As a recruiter, your candidates’ personal data is typically your stock-in-trade. Data privacy has been a matter of concern for many government and regulatory agencies. As a result, from May 2018, the General Data Protection Regulation (GDPR.) was imposed by the European Union. Data protection is very important, even in the field of HR and recruiting. So, in this blog, we will walk you through GDPR And Recruitment: A complete guide for recruiters on how they can be compliant with GDPR norms.
Being a recruiter isn’t easy. Especially now, when we live in such unprecedented times. Digital technologies have spread rapidly and transformed the way we function. So, amidst such agile changes, data privacy has been a major concern for many regulatory authorities. As a recruiter, handling the private data of your candidates right from the moment they apply to onboard them, is solely your responsibility. So, to help you comply well with the GDPR norms here’s a complete guide.
GDPR And Recruitment: A Complete Guide For Recruiters
What Is GDPR And What Does It Mean For Recruiters?
The old Data Protection Act was drawn up before LinkedIn and Indeed existed. They were put together in the era when the internet was a novelty. So, clearly, there was a need for the data protection laws to catch up with the digitization of the recruitment world.
As a result, in May 2018, European Union imposed the General Data Protection Regulation. This law aimed towards protecting the EU residents’ personal data and rights to privacy. It gives individuals more control over how their private data is being collected and used online. This involves all the information right from the candidates’ contact information to salary expectation details.
From a recruiter’s point of view, they need to take every possible step, including technical safeguards like encryption, to ensure people’s data protection. If you’re a recruiter and collect data from candidates who are residents of Europe, the GDPR applies to you. So, GDPR puts immense pressure on you and your organization to comply with its different aspects.
Now that we’re familiar with the basic idea of what GDPR is, let’s move on to knowing a little more about it.
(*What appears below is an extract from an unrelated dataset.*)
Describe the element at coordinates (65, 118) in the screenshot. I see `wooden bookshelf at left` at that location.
Basic Terms Of GDPR For Recruiters
Compared to previous data protection rules, GDPR focuses greatly on why data is collected, and the individual is aware of the reason. So, here are the basic terms of GDPR that you need to know as a recruiter.
Data Subjects
These are the candidates and employees who reside in Europe and who you collect data from. They are known as data subjects mainly because they are identified through the data that they provide to companies and organizations. For example, when a candidate applies for a position, their applications include data like their names, phone numbers, addresses, etc. The GDPR specifically aims at protecting this data.
Data Controllers
Data controllers are simply the people, companies, or organizations who collect data. In this case, if you’re a recruiter, you are the data controller. You collect data from your candidates or future employees for various purposes. That’s why recruiters and employers come under the category of data controllers. So, as a recruiter and employer, you are responsible for protecting your candidates’ data and use it lawfully.
Data Processors
Data processors are simply the software solutions like Applicant Tracking Systems and Recruiting Software that recruiters use during their entire hiring process to sort through candidate data. It involves all the tools that take in your candidates’ data and process them into reports and analytics on behalf of your company.
Key Aspects Of GDPR For Recruiters
For recruiters and employers, here’s how the GDPR affects your core operations.
Legitimate Interest To Process Candidate Data
The GDPR compels recruiters and employers to collect and process data only for specified and legitimate purposes. For instance, if you’re hiring a candidate for a role, you can collect information related to that specific role only.
Candidate Consent
Along with legitimate interest to process data, the GDPR also requires you to ask for the consent of your candidates while processing their data. You need to ask for consent for a wide spectrum of information like disability, culture, gender, ethnicity, or any other information gathered via a survey or during a background check.
Transparency For Data Collection
The GDPR obliges recruiters and employers to be very transparent and clear about their privacy policies. Also, the candidates should be well informed about the privacy policies. Apart from the disclosure of the privacy policy, you also need to disclose all the steps of your hiring process to your candidates. Transparency is one of the key aspects of GDPR and recruiters need to comply with it.
Accountability And Responsibility
This is probably the most important aspect that GDPR affects in recruiting. As a recruiter or employer, you need to assume responsibility towards the compliance of GDPR. You and your organization are entirely accountable for who you do business with. Be it an ATS company or recruiting software, each stakeholder involved in your recruiting process should comply with the GDPR.